━━━ Dataset excerpts ━━━
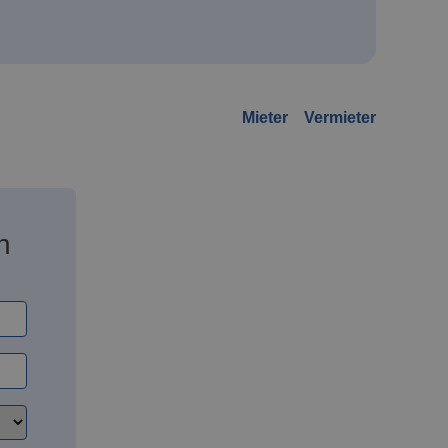
Mieter
Vermieter
n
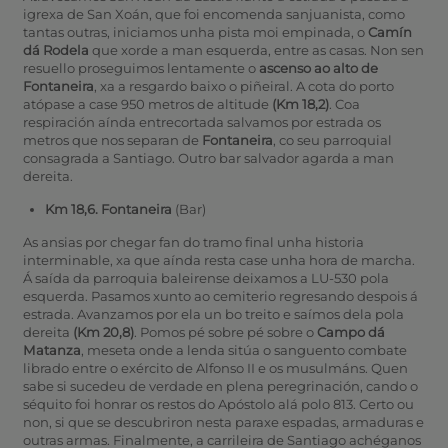
igrexa de San Xoán, que foi encomenda sanjuanista, como
tantas outras, iniciamos unha pista moi empinada, o
Camín
dá Rodela
que xorde a man esquerda, entre as casas. Non sen
resuello proseguimos lentamente o
ascenso ao alto de
Fontaneira
, xa a resgardo baixo o piñeiral. A cota do porto
atópase a case 950 metros de altitude
(Km 18,2)
. Coa
respiración aínda entrecortada salvamos por estrada os
metros que nos separan de
Fontaneira
, co seu parroquial
consagrada a Santiago. Outro bar salvador agarda a man
dereita.
Km 18,6. Fontaneira
(Bar)
As ansias por chegar fan do tramo final unha historia
interminable, xa que aínda resta case unha hora de marcha.
Á saída da parroquia baleirense deixamos a LU-530 pola
esquerda. Pasamos xunto ao cemiterio regresando despois á
estrada. Avanzamos por ela un bo treito e saímos dela pola
dereita
(Km 20,8)
. Pomos pé sobre pé sobre o
Campo dá
Matanza
, meseta onde a lenda sitúa o sanguento combate
librado entre o exército de Alfonso II e os musulmáns. Quen
sabe si sucedeu de verdade en plena peregrinación, cando o
séquito foi honrar os restos do Apóstolo alá polo 813. Certo ou
non, si que se descubriron nesta paraxe espadas, armaduras e
outras armas. Finalmente, a carrileira de Santiago achéganos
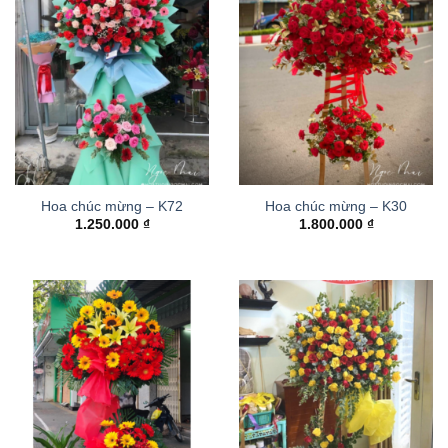
Hoa chúc mừng – K72
Hoa chúc mừng – K30
1.250.000
₫
1.800.000
₫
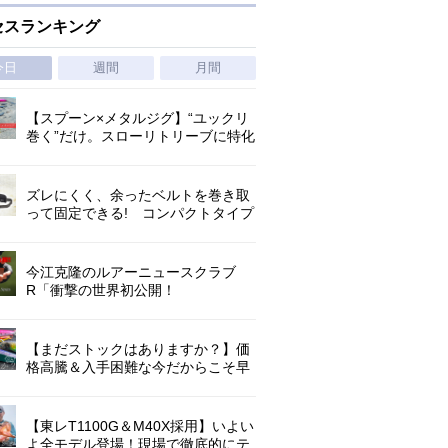
セスランキング
今日
週間
月間
【スプーン×メタルジグ】“ユックリ
巻く”だけ。スローリトリーブに特化
した新たなブレードジグの形
ズレにくく、余ったベルトを巻き取
って固定できる! コンパクトタイプ
の腰巻きライジャケが登場!
今江克隆のルアーニュースクラブ
R「衝撃の世界初公開！
『AbuGarcia ZENON CX』」 第
1296回
【まだストックはありますか？】価
格高騰＆入手困難な今だからこそ早
めの補充を/ TGポテンシャル
【東レT1100G＆M40X採用】いよい
よ全モデル登場！現場で徹底的にテ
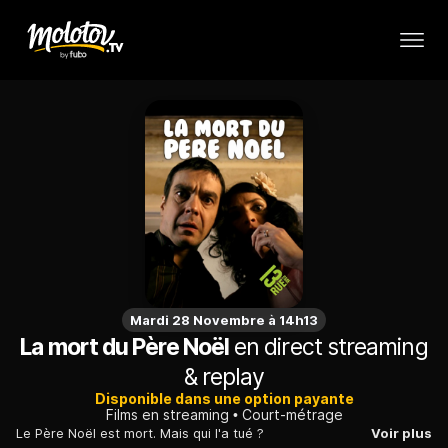
Mardi 28 Novembre à 14h13
La mort du Père Noël
en direct streaming
& replay
Disponible dans une option payante
Films en streaming
Court-métrage
Le Père Noël est mort. Mais qui l'a tué ?
Voir plus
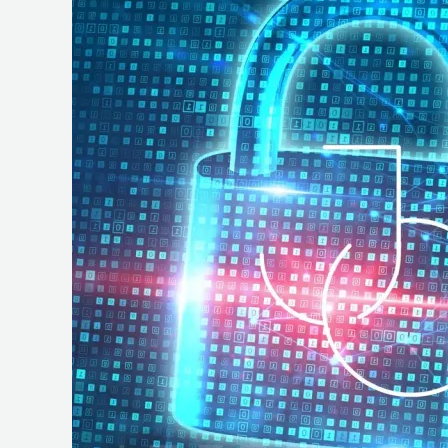
e
Operações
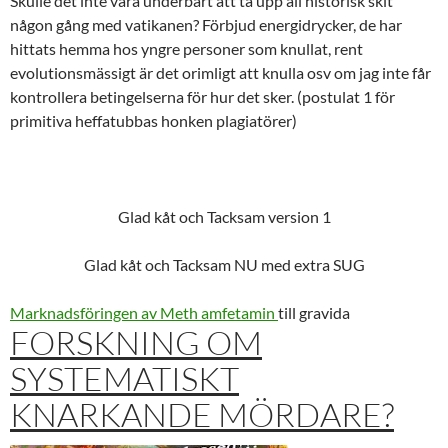
Skulle det inte vara underbart att ta upp all historisk skit
någon gång med vatikanen? Förbjud energidrycker, de har
hittats hemma hos yngre personer som knullat, rent
evolutionsmässigt är det orimligt att knulla osv om jag inte får
kontrollera betingelserna för hur det sker. (postulat 1 för
primitiva heffatubbas honken plagiatörer)
Glad kåt och Tacksam version 1
Glad kåt och Tacksam NU med extra SUG
Marknadsföringen av Meth amfetamin
till gravida
FORSKNING OM
SYSTEMATISKT
KNARKANDE MÖRDARE?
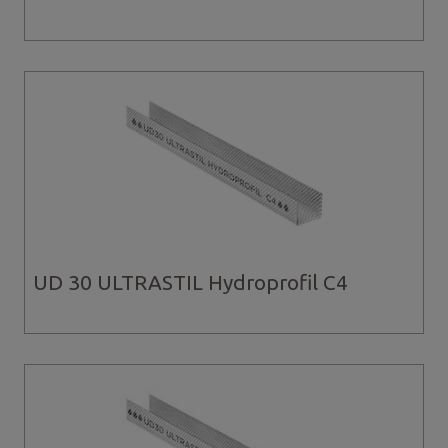
UD 30 ULTRASTIL Hydroprofil C4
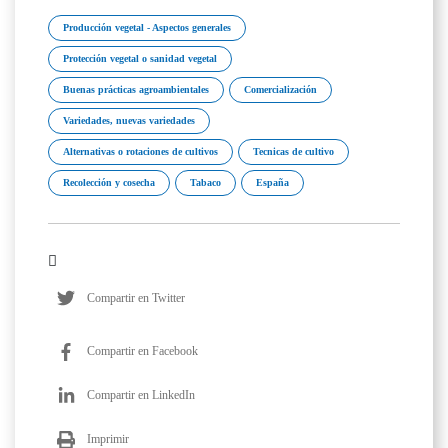
Producción vegetal - Aspectos generales
Protección vegetal o sanidad vegetal
Buenas prácticas agroambientales
Comercialización
Variedades, nuevas variedades
Alternativas o rotaciones de cultivos
Tecnicas de cultivo
Recolección y cosecha
Tabaco
España
Compartir en Twitter
Compartir en Facebook
Compartir en LinkedIn
Imprimir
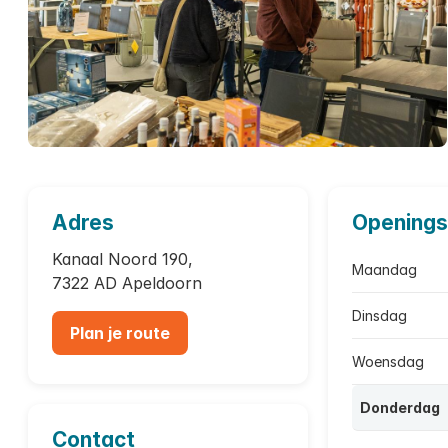
Adres
Openings
Kanaal Noord 190,
Maandag
7322 AD Apeldoorn
Dinsdag
Plan je route
Woensdag
Donderdag
Contact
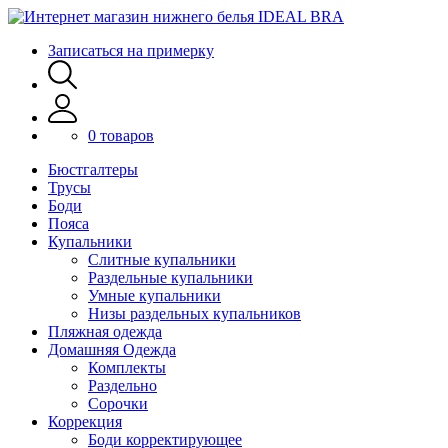
Записаться на примерку
0 товаров
Бюстгалтеры
Трусы
Боди
Пояса
Купальники
Слитные купальники
Раздельные купальники
Умные купальники
Низы раздельных купальников
Пляжная одежда
Домашняя Одежда
Комплекты
Раздельно
Сорочки
Коррекция
Боди корректирующее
━━━
Copy every line of the records above that contains "unha".

tantas outras, iniciamos unha pista moi empinada, o
As ansias por chegar fan do tramo final unha historia
interminable, xa que aínda resta case unha hora de marcha.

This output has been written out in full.